Penilaian itu disampaikan oleh Aliansi Penghapusan Kekerasan Terhadap Anak (Aliansi PKTA). Menurutnya, perbuatan menyimpang anak tidak serta merta merupakan keputusan yang diambilnya sendiri, melainkan dipengaruhi oleh sejumlah faktor seperti keluarga, pendidikan, lingkungan, hingga teman sebaya.
“Intervensi terhadap anak semestinya memperhatikan faktor penyebab sikap anti sosial yang cenderung kompleks,” tutur Aliansi PKTA, dikutip dari keterangan resmi pada Minggu (4/5/2025).
Aliansi PKTA menyoroti bahwa penempatan anak bermasalah di barak militer justru dapat memperparah kondisi mereka. Alih-alih membantu, pendekatan itu dinilai memberi label negatif dan mendorong stigma sosial terhadap anak. “Anak bisa dicap nakal seumur hidupnya, padahal mereka masih dalam tahap tumbuh kembang,” tegas mereka.
Koalisi tersebut menegaskan bahwa pola pendisiplinan berbasis militer bertentangan dengan Undang-Undang Perlindungan Anak, khususnya Pasal 13 ayat (1) yang menyatakan bahwa setiap anak berhak atas perlindungan dari kekerasan dan diskriminasi dalam bentuk apa pun.
Tak hanya itu, kebijakan ini juga dianggap melanggar semangat UU Nomor 11 Tahun 2012 tentang Sistem Peradilan Pidana Anak.

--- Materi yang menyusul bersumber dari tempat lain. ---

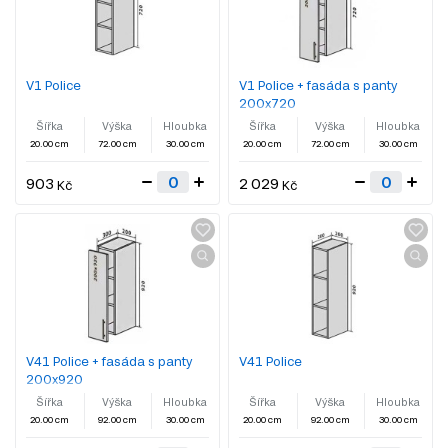
V1 Police
V1 Police + fasáda s panty
200x720
Šířka
Výška
Hloubka
Šířka
Výška
Hloubka
20.00 cm
72.00 cm
30.00 cm
20.00 cm
72.00 cm
30.00 cm
903
2 029
Kč
Kč
V41 Police + fasáda s panty
V41 Police
200x920
Šířka
Výška
Hloubka
Šířka
Výška
Hloubka
20.00 cm
92.00 cm
30.00 cm
20.00 cm
92.00 cm
30.00 cm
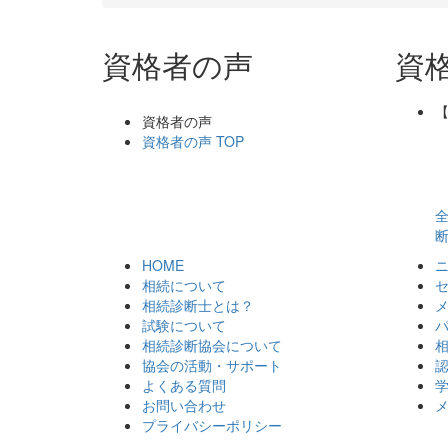
資格者の声
資
資格者の声
資格者の声 TOP
断
HOME
相続について
相続診断士とは？
試験について
相続診断協会について
協会の活動・サポート
よくある質問
お問い合わせ
プライバシーポリシー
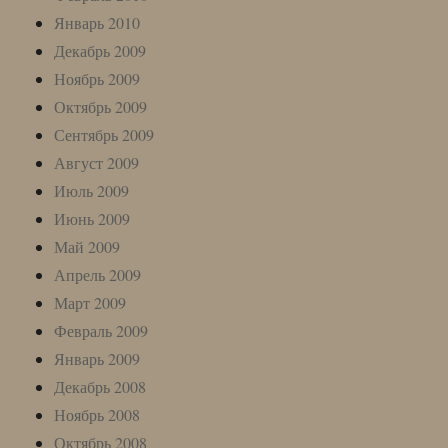
Январь 2010
Декабрь 2009
Ноябрь 2009
Октябрь 2009
Сентябрь 2009
Август 2009
Июль 2009
Июнь 2009
Май 2009
Апрель 2009
Март 2009
Февраль 2009
Январь 2009
Декабрь 2008
Ноябрь 2008
Октябрь 2008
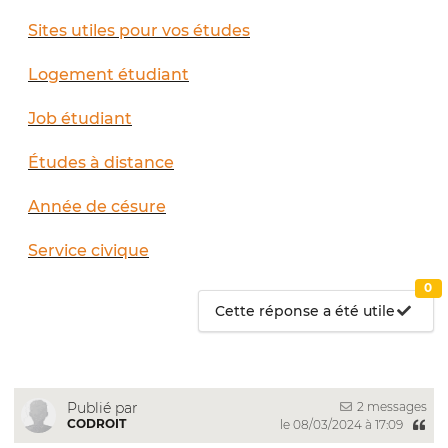
Sites utiles pour vos études
Logement étudiant
Job étudiant
Études à distance
Année de césure
Service civique
0
Cette réponse a été utile
2 messages
Publié par
CODROIT
le 08/03/2024 à 17:09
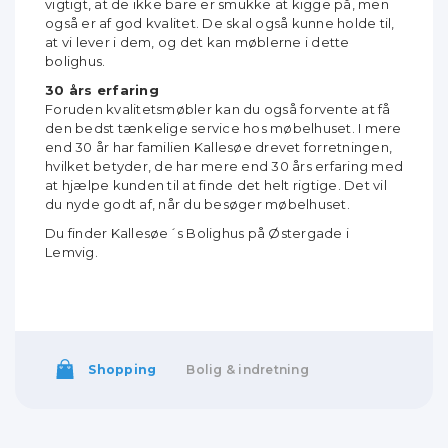
vigtigt, at de ikke bare er smukke at kigge på, men
også er af god kvalitet. De skal også kunne holde til,
at vi lever i dem, og det kan møblerne i dette
bolighus.
30 års erfaring
Foruden kvalitetsmøbler kan du også forvente at få
den bedst tænkelige service hos møbelhuset. I mere
end 30 år har familien Kallesøe drevet forretningen,
hvilket betyder, de har mere end 30 års erfaring med
at hjælpe kunden til at finde det helt rigtige. Det vil
du nyde godt af, når du besøger møbelhuset.
Du finder Kallesøe´s Bolighus på Østergade i
Lemvig.
Shopping
Bolig & indretning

Undang-undang tersebut mengedepankan pendekatan keadilan restoratif, yaitu cara penyelesaian yang tidak menstigmatisasi dan memungkinkan anak kembali ke lingkungan sosial secara sehat.
“Anak-anak membutuhkan dukungan psikososial, bukan tekanan fisik atau pendekatan keras yang justru memperburuk keadaan mental mereka,” lanjut pernyataan koalisi.
Pendekatan militeristik yang diusung Dedi Mulyadi disebut bertentangan dengan Konvensi Hak Anak yang telah diratifikasi Indonesia melalui Keppres No. 36 Tahun 1990. Dalam konvensi itu, negara diminta untuk melindungi anak dari segala bentuk kekerasan, baik fisik maupun psikis.
Aliansi mengusulkan pendekatan yang lebih manusiawi dengan mengedepankan peran keluarga, sekolah, dan lingkungan sebagai fondasi pembentukan karakter anak. Mereka juga mendorong optimalisasi program Puspaga (Pusat Pembelajaran Keluarga) yang diinisiasi Kementerian Pemberdayaan Perempuan dan Perlindungan Anak sebagai upaya memperkuat peran orang tua dalam menghadapi anak yang berperilaku menyimpang.
Lebih jauh, Aliansi mendesak pemerintah pusat untuk menghentikan program pengiriman pelajar ke barak militer. Mereka menilai pendekatan militer sama sekali tidak relevan dalam konteks pendidikan dan perlindungan anak. Presiden Prabowo Subianto diminta untuk segera mengambil langkah tegas agar seluruh kebijakan penanganan anak selaras dengan prinsip ramah anak.
Diketahui, program pendidikan semi-militer ini mulai diterapkan sejak Kamis, 1 Mei 2025, di Purwakarta dan Bandung. Sebanyak 69 pelajar dilaporkan telah dikirim ke barak militer dalam rangka “pembinaan karakter”. Menurut Dedi Mulyadi, program ini menyasar siswa SMP yang dinilai sudah mengarah ke tindakan kriminal, atau yang orang tuanya merasa kewalahan dalam mendidik mereka.